▶ [What is required]: Show every line in the entries below where the word "Assistência" appears.

▶ [Information provided]:
★ ★ ★ ★ ★
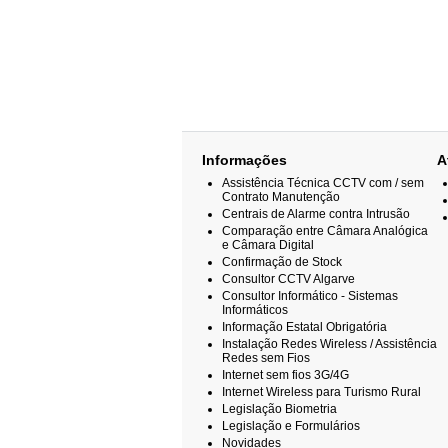
Informações
A
Assistência Técnica CCTV com / sem
Contrato Manutenção
Centrais de Alarme contra Intrusão
Comparação entre Câmara Analógica
e Câmara Digital
Confirmação de Stock
Consultor CCTV Algarve
Consultor Informático - Sistemas
Informáticos
Informação Estatal Obrigatória
Instalação Redes Wireless / Assistência
Redes sem Fios
Internet sem fios 3G/4G
Internet Wireless para Turismo Rural
Legislação Biometria
Legislação e Formulários
Novidades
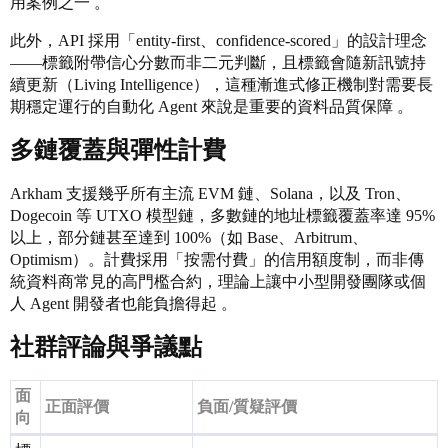
用案例之一 。
此外，API 採用「entity-first、confidence-scored」的設計理念
——標籤附帶信心分數而非二元判斷，且標籤會隨新訊號持
續更新（Living Intelligence），這種漸進式修正機制對需要長
期穩定運行的自動化 Agent 來說是重要的資料品質保障 。
多鏈覆蓋與彈性計費
Arkham 支援幾乎所有主流 EVM 鏈、Solana，以及 Tron、
Dogecoin 等 UTXO 模型鏈，多數鏈的地址標籤覆蓋率達 95%
以上，部分鏈甚至達到 100%（如 Base、Arbitrum、
Optimism）。計費採用「按需付費」的信用額度制，而非傳
統資料商常見的高門檻合約，理論上讓中小型開發團隊或個
人 Agent 開發者也能負擔得起 。
社群評論與爭議點
面
正面評價
負面/質疑評價
向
★ ★ ★ ★ ★
▶ [Written response]:
Assistência Técnica CCTV com / sem
Instalação Redes Wireless / Assistência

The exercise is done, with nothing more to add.